Reason for optimism

ROB LONGLEY -- Toronto Sun

, Last Updated: 7:52 AM ET

Yes, the comparisons and expectations heaped on Eli Manning were beginning to sound over the top.

But this is the Big Apple.

Yes, the rookie quarterback showed just enough moxy yesterday to corroborate the enthusiastic belief around here that he is the future of the New York Giants.

Then again, fans of the G-men haven't had a legit, big-name quarterback to embrace since Phil Simms left town a decade ago.

And yes, Manning may one day claim a limb on the family football tree beside father Archie and older brother Peyton.

But in a 14-10 loss to the Atlanta Falcons at Giant Stadium, Manning made enough rookie mistakes to keep the legend on hold for a while.

The 23-year-old, $46-million US kid overcame a jittery first half in his debut as an NFL starter to put the Giants in position for a desperate, comeback win.

When the last-minute drive fell short, it proved not to be enough to match nor overcome Falcons quarterback Michael Vick. Arguably the NFL's most dynamic quarterback, Vick rushed for 91 first-half yards leading to a 14-0 lead at the break, which was all the Falcons would need to move to 8-2.

As for Manning -- two interceptions, two burned timeouts in the third quarter and receivers dropping a half-dozen catchable balls -- were lost opportunities too large to overcome.

"Eli played great, I'm excited for him," Giants running back Tiki Barber said. "I'm excited for what this team could be. It was very encouraging. You don't see rookies get adjusted like that in this league."

Manning surely is appreciative of the support, but had a more realistic assessment of his debut as the Giants continued their free-fall to 5-5.

Of the dropped passes, which led to a sideline dressing down of receiver Amani Toomer by Giants coach Tom Coughlin, Manning said he had to be more accurate.
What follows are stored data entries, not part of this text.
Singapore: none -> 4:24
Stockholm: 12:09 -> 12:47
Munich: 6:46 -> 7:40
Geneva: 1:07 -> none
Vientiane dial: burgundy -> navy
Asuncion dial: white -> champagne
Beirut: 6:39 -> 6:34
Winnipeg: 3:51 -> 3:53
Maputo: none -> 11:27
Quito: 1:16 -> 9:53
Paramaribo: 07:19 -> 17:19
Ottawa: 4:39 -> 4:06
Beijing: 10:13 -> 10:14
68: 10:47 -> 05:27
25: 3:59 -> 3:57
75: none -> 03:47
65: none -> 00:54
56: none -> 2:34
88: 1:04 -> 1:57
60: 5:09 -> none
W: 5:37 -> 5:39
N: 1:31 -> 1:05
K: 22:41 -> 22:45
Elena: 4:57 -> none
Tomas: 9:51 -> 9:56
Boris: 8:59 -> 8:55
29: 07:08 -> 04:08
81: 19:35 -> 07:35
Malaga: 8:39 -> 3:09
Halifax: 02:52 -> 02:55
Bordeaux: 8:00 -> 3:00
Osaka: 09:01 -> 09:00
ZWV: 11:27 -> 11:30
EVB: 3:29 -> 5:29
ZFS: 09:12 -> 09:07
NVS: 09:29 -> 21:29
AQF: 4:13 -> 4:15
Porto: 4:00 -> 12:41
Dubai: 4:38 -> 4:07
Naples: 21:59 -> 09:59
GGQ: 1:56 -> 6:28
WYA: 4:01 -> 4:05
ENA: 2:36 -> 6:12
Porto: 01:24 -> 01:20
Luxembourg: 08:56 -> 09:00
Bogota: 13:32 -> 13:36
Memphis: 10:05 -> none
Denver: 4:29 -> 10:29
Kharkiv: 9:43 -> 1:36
Of the squandered timeouts , which would have been handy on a final drive that started with 1:52 remaining, Manning said he has to get the plays in quicker.

"It was a learning experience," said Manning, whose father made the trip here to East Rutherford, N.J., to see a second son make an NFL debut. "I'll come in (today), look at the film and learn from my mistakes. I made a bunch.

"I think I was so consumed with getting the ball out of my hands too quickly and not getting sacked.

"I've got to throw the ball better and (be) more accurate. I've got to get my feet set and not rush things."

Manning's numbers won't have officials at the Pro Football Hall of Fame on high alert just yet.

The sellout crowd of 78,793 gave him a standing ovation before his first series and the hero-in-waiting responded with a five-play drive that had just one pass (incomplete) and a sack.

Thanks to a more settled second half, he ended the game with 17 completions on 37 attempts for 162 yards.

FIRST TOUCHDOWN

Most of the receptions were short shots up the middle or dumpouts toward the sideline. Manning's longest completion was just 18 yards to a favourite target, tight end Jeremy Shockey.

The upside included a six-yard bullet to the chest of Shockey that resulted in a memorable first career touchdown. On that lone TD drive, Manning also showed some deftness, twice eluding the rush on third-down plays to find an open man.

Overall, he was swift at rolling out, not shy to audible at the line and generally seemed to maintain his poise.

"He just has to play," said Coughlin, who promoted Manning over Kurt Warner a week ago. "He had a chance to look at the defence. He had a chance to understand the flow of the game. He did a good job with the mental part.

"He just needs to play more."

The sense after yesterday, anyway, is that Manning will do so with the knowledge that he has to get better with the belief that he will.